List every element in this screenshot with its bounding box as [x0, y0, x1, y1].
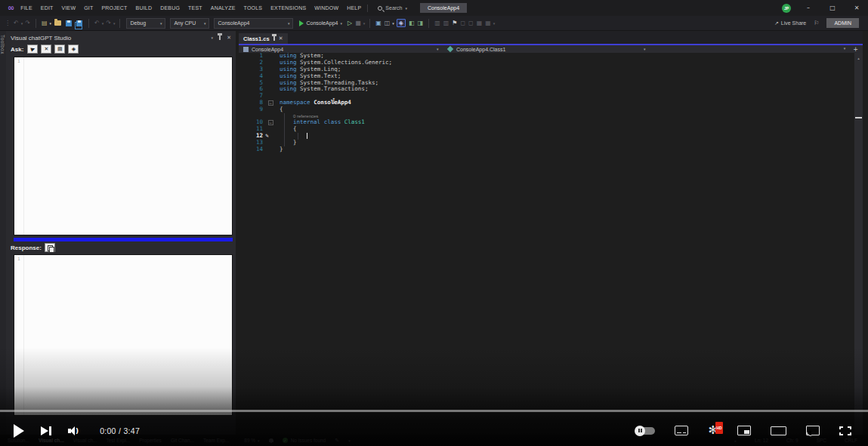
- autoplay-toggle[interactable]: [635, 427, 655, 435]
- breadcrumb-project[interactable]: ConsoleApp4: [252, 47, 283, 52]
- save-all-icon[interactable]: [76, 20, 82, 26]
- user-avatar[interactable]: JP: [782, 4, 791, 13]
- erase-button[interactable]: ◈: [68, 45, 79, 54]
- platform-select[interactable]: Any CPU▾: [170, 18, 209, 29]
- breadcrumb-type-dropdown-icon[interactable]: ▾: [644, 47, 646, 51]
- tab-class1-cs[interactable]: Class1.cs ✕: [239, 33, 288, 44]
- start-without-debugging-icon[interactable]: ▷: [348, 20, 352, 26]
- code-line-11: 11{: [239, 126, 854, 133]
- video-next-button[interactable]: [41, 426, 51, 435]
- line-number: 14: [239, 146, 263, 153]
- fullscreen-icon[interactable]: [839, 426, 851, 435]
- menu-help[interactable]: HELP: [347, 5, 361, 11]
- editor-scrollbar[interactable]: ▴: [854, 53, 863, 435]
- stop-dropdown-icon[interactable]: ▾: [363, 21, 366, 26]
- toolbar-overflow-icon[interactable]: ▾: [493, 21, 496, 26]
- menu-debug[interactable]: DEBUG: [160, 5, 180, 11]
- stop-icon[interactable]: ■: [355, 20, 361, 26]
- save-icon[interactable]: [66, 20, 72, 26]
- menu-window[interactable]: WINDOW: [314, 5, 338, 11]
- run-play-icon: [299, 20, 304, 26]
- redo-dropdown-icon[interactable]: ▾: [113, 21, 116, 26]
- close-button[interactable]: ✕: [850, 5, 863, 11]
- admin-button[interactable]: ADMIN: [826, 18, 859, 28]
- open-file-icon[interactable]: [54, 20, 61, 26]
- tab-pin-icon[interactable]: [273, 36, 275, 41]
- bookmark-icon[interactable]: ⚑: [452, 20, 457, 26]
- menu-extensions[interactable]: EXTENSIONS: [270, 5, 306, 11]
- bookmark-folder-icon[interactable]: ▦: [477, 20, 483, 26]
- window-layout-dropdown-icon[interactable]: ▾: [392, 21, 394, 26]
- split-editor-icon[interactable]: +: [853, 46, 858, 53]
- startup-project-select[interactable]: ConsoleApp4▾: [214, 18, 293, 29]
- scroll-up-icon[interactable]: ▴: [854, 56, 863, 60]
- ask-label: Ask:: [11, 46, 23, 53]
- video-play-button[interactable]: [14, 424, 24, 438]
- copy-response-button[interactable]: [45, 243, 55, 252]
- new-project-icon[interactable]: ▤: [42, 20, 48, 26]
- panel-pin-icon[interactable]: [219, 35, 221, 40]
- solution-explorer-icon[interactable]: ▣: [375, 20, 381, 26]
- tab-close-icon[interactable]: ✕: [279, 35, 283, 42]
- menu-git[interactable]: GIT: [84, 5, 93, 11]
- cast-icon[interactable]: [806, 426, 820, 435]
- start-debugging-button[interactable]: ConsoleApp4▾: [299, 20, 342, 26]
- response-output-area[interactable]: 1: [14, 254, 233, 416]
- video-seek-bar[interactable]: [0, 410, 868, 412]
- nav-back-dropdown-icon[interactable]: ▾: [21, 21, 23, 26]
- live-share-button[interactable]: ↗ Live Share: [774, 20, 806, 26]
- paste-code-button[interactable]: ▤: [54, 45, 65, 54]
- panel-options-dropdown-icon[interactable]: ▾: [212, 35, 214, 40]
- feedback-icon[interactable]: ⚐: [814, 20, 819, 26]
- document-tab-strip: Class1.cs ✕: [239, 31, 863, 44]
- ask-input-area[interactable]: 1: [14, 57, 233, 235]
- find-in-files-icon[interactable]: ◨: [418, 20, 424, 26]
- toolbox-tab[interactable]: Toolbox: [0, 35, 5, 54]
- video-volume-button[interactable]: ): [68, 426, 79, 435]
- code-editor[interactable]: 1using System;2using System.Collections.…: [239, 53, 854, 435]
- ask-line-number: 1: [14, 57, 24, 235]
- theater-mode-icon[interactable]: [771, 426, 786, 435]
- redo-icon[interactable]: ↷: [106, 20, 111, 26]
- menu-file[interactable]: FILE: [20, 5, 32, 11]
- menu-tools[interactable]: TOOLS: [244, 5, 263, 11]
- nav-back-icon[interactable]: ↶: [14, 20, 19, 26]
- attach-process-icon[interactable]: ◧: [409, 20, 415, 26]
- subtitles-icon[interactable]: [675, 426, 688, 435]
- collapse-region-icon[interactable]: −: [268, 100, 273, 106]
- cancel-request-button[interactable]: ✕: [41, 45, 51, 54]
- minimize-button[interactable]: –: [802, 5, 815, 11]
- new-project-dropdown-icon[interactable]: ▾: [49, 21, 51, 26]
- breadcrumb-type[interactable]: ConsoleApp4.Class1: [456, 47, 505, 52]
- code-line-6: 6using System.Transactions;: [239, 86, 854, 93]
- menu-test[interactable]: TEST: [188, 5, 202, 11]
- undo-icon[interactable]: ↶: [94, 20, 100, 26]
- document-list-dropdown-icon[interactable]: ▾: [844, 46, 846, 53]
- window-layout-icon[interactable]: ◫: [385, 20, 391, 26]
- menu-edit[interactable]: EDIT: [41, 5, 54, 11]
- tab-label: Class1.cs: [243, 35, 270, 42]
- send-request-button[interactable]: ▶: [27, 45, 38, 54]
- extension-toggle-icon[interactable]: ◈: [397, 19, 406, 27]
- nav-forward-icon[interactable]: ↷: [25, 20, 30, 26]
- undo-dropdown-icon[interactable]: ▾: [102, 21, 104, 26]
- bookmark-folder2-icon[interactable]: ▦: [485, 20, 491, 26]
- navigate-back-doc-icon[interactable]: ▥: [434, 20, 440, 26]
- search-dropdown-icon[interactable]: ▾: [406, 6, 408, 11]
- next-bookmark-icon[interactable]: ◻: [468, 20, 474, 26]
- search-box[interactable]: Search ▾: [374, 4, 411, 12]
- menu-build[interactable]: BUILD: [136, 5, 153, 11]
- navigate-fwd-doc-icon[interactable]: ▥: [443, 20, 449, 26]
- settings-gear-icon[interactable]: ✻HD: [708, 425, 718, 436]
- miniplayer-icon[interactable]: [737, 426, 751, 435]
- panel-close-icon[interactable]: ✕: [227, 35, 231, 41]
- config-select[interactable]: Debug▾: [126, 18, 165, 29]
- prev-bookmark-icon[interactable]: ◻: [460, 20, 465, 26]
- toolbar-grip[interactable]: ⋮: [5, 20, 11, 26]
- collapse-region-icon[interactable]: −: [268, 120, 273, 125]
- menu-analyze[interactable]: ANALYZE: [211, 5, 236, 11]
- menu-view[interactable]: VIEW: [62, 5, 76, 11]
- maximize-button[interactable]: □: [826, 5, 839, 11]
- breadcrumb-project-dropdown-icon[interactable]: ▾: [437, 47, 439, 51]
- menu-project[interactable]: PROJECT: [101, 5, 127, 11]
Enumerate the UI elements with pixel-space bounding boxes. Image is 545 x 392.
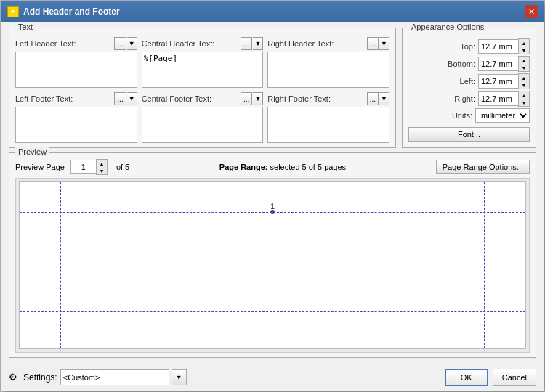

********************

THE TASK: Find every line in the records that uses the string "System", then copy it.

ANSWER SECTION:
- code-editor[interactable]: 1using System;2using System.Collections.…: [239, 53, 854, 435]
- code-line-6: 6using System.Transactions;: [239, 86, 854, 93]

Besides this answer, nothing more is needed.